Perhaps worst of all, we have failed to learn to think asymmetrically, consistently confronting potential adversaries at their strongest point, whether that involves conducting freedom-of-navigation exercises in the South China Sea or adding forward-deployed troops in the Baltic states in response to Russian regional activism. Other states have learned all too well that the United States may be too strong to counter in direct military confrontation but that this does not preclude asymmetric actions where we are weak. Russian election interference and meddling in European politics—indeed, all the clichéd actions of so-called “hybrid warfare”—are a manifestation of this classic strategic commandment.
The biggest takeaway from On Grand Strategy is the importance of limitations: the limitations of theory itself, the limitations of history for today’s foreign policy, and even the need to recognize the limitations of existing strategies. Gaddis teaches us the need to pivot and find a new approach when needed. If flexibility is Gaddis’s central message, the sum of “all that he has learnt in so many years” as a historian, then this book is a clear condemnation of the post–Cold War foreign policy elite, their unwillingness to pivot to new approaches, and their insistence on doubling down on a massively unsuccessful foreign policy. It is also, however, a relatively banal observation.
In the context of Gaddis’s other works, and the failures of post–Cold War U.S. policy, then, On Grand Strategy suggests that it is easier to propose general principles for formulating strategy than it is to implement them. U.S. foreign policy today runs largely on autopilot, with operational pressures and dissenting voices often producing “strategies” that are little more than a mishmash of conflicting policy options.
Because it takes no explicit stance on which grand strategy is best, however, this book is valuable in reminding scholars of various persuasions of the basic tenets of strategic thinking. Realists, for example, are undoubtedly right to criticize the history of NATO expansion, but they don’t always recognize that such criticism offers little in the way of a path to deal with the alliance amid Russian posturing and growing domestic discontent in many European members. And while restrainers are undoubtedly correct that America’s overseas military commitments have distorted and compromised the nation’s foreign policy, it is neither pragmatic nor realistic to assume that these commitments can disappear overnight without cost.
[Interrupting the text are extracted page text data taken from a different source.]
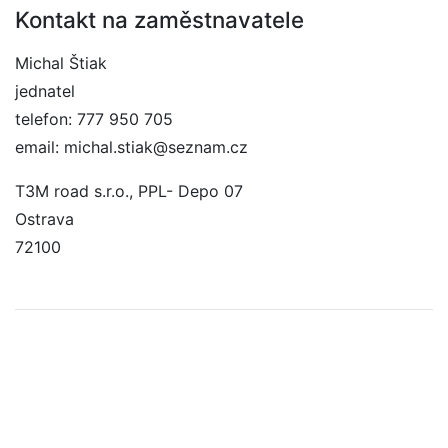
Kontakt na zaměstnavatele
Michal Štiak
jednatel
telefon: 777 950 705
email: michal.stiak@seznam.cz
T3M road s.r.o., PPL- Depo 07
Ostrava
72100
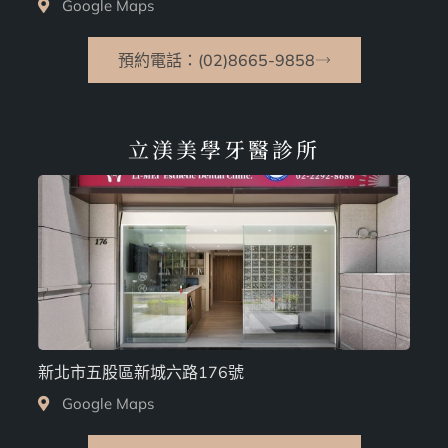
Google Maps
預約電話：(02)8665-9858
立渼美學牙醫診所
新北市五股區新城六路176號
Google Maps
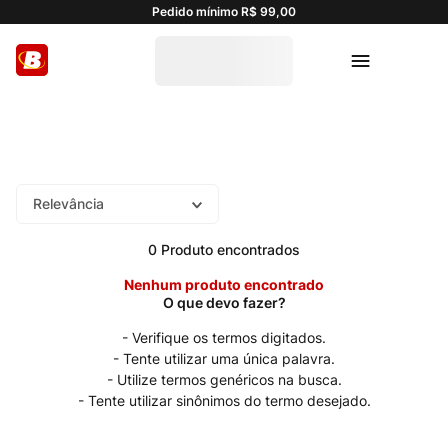
Pedido mínimo R$ 99,00
Relevância
0
Produto
Nenhum produto encontrado
Verifique os termos digitados.
Tente utilizar uma única palavra.
Utilize termos genéricos na busca.
Tente utilizar sinônimos do termo desejado.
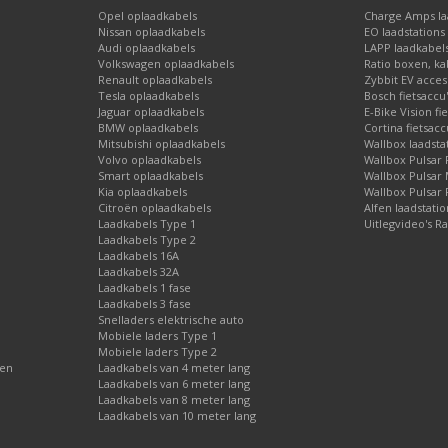
ikt.
Opel oplaadkabels
Charge Amps laa
el van Opel en u vindt de meeste geschikte laadstations!
Nissan oplaadkabels
EO laadstations
Audi oplaadkabels
LAPP laadkabel
Volkswagen oplaadkabels
Ratio boxen, ka
Renault oplaadkabels
Zybbit EV acces
Tesla oplaadkabels
Bosch fietsaccu
Jaguar oplaadkabels
E-Bike Vision fi
BMW oplaadkabels
Cortina fietsacc
Mitsubishi oplaadkabels
Wallbox laadsta
Volvo oplaadkabels
Wallbox Pulsar 
Smart oplaadkabels
Wallbox Pulsar
Kia oplaadkabels
Wallbox Pulsar 
Citroën oplaadkabels
Alfen laadstati
Laadkabels Type 1
Uitlegvideo's Ra
Laadkabels Type 2
Laadkabels 16A
Laadkabels 32A
Laadkabels 1 fase
Laadkabels 3 fase
Snelladers elektrische auto
Mobiele laders Type 1
Mobiele laders Type 2
gen
Laadkabels van 4 meter lang
Laadkabels van 6 meter lang
Laadkabels van 8 meter lang
Laadkabels van 10 meter lang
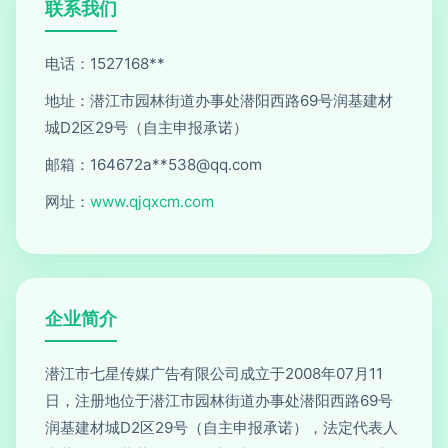
联系我们
电话：1527168**
地址：潜江市园林街道办事处潜阳西路69号润基建材
城D2区29号（自主申报承诺）
邮箱：164672a**
538@qq.com
网址：
www.qjqxcm.com
企业简介
潜江市七星传媒广告有限公司成立于2008年07月11
日，注册地位于潜江市园林街道办事处潜阳西路69号
润基建材城D2区29号（自主申报承诺），法定代表人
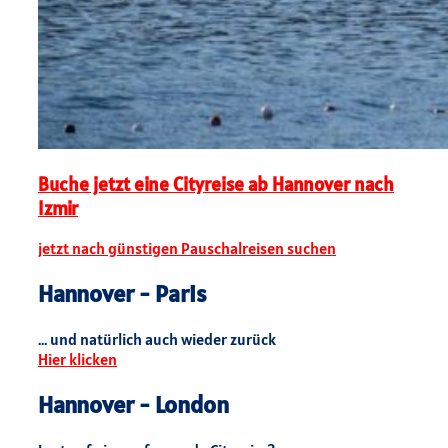
Buche jetzt eine Cityreise ab Hannover nach
Izmir
jetzt nach günstigen Pauschalreisen suchen
Hannover - Paris
... und natürlich auch wieder zurück
Hier klicken
Hannover - London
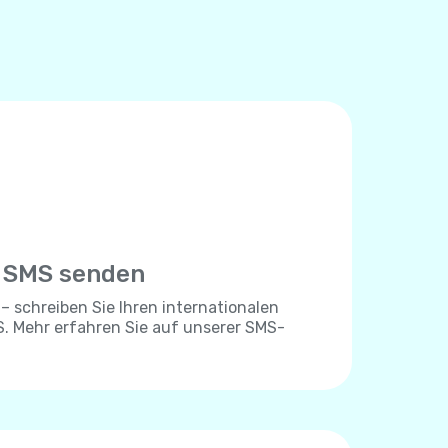
e SMS senden
 – schreiben Sie Ihren internationalen
. Mehr erfahren Sie auf unserer SMS-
Good strategists, as Gaddis highlights, should be able to hold to their abstract beliefs, understand that flexibility is sometimes required to achieve broader goals, and learn to live with that inconsistency.
Whatever its flaws, On Grand Strategy’s most valuable contribution may be the underlying message that making strategy is messy and that we often fail when trying to put it into practice. By tying his book to general principles rather than the particulars of recent history, Gaddis at least shows that it may still be possible to teach people to think strategically. And perhaps there are worse ways to start on the slow road to fixing American foreign policy than by educating students. On Grand Strategy doesn’t seek to provide the reader with answers, to lay blame or praise for America’s recent foreign policy choices, or to serve as a road map for how to solve today’s most pressing problems. For that, it insists, we simply have to learn to think for ourselves. ♦
Emma Ashford is a research fellow in defense and foreign policy at the Cato Institute.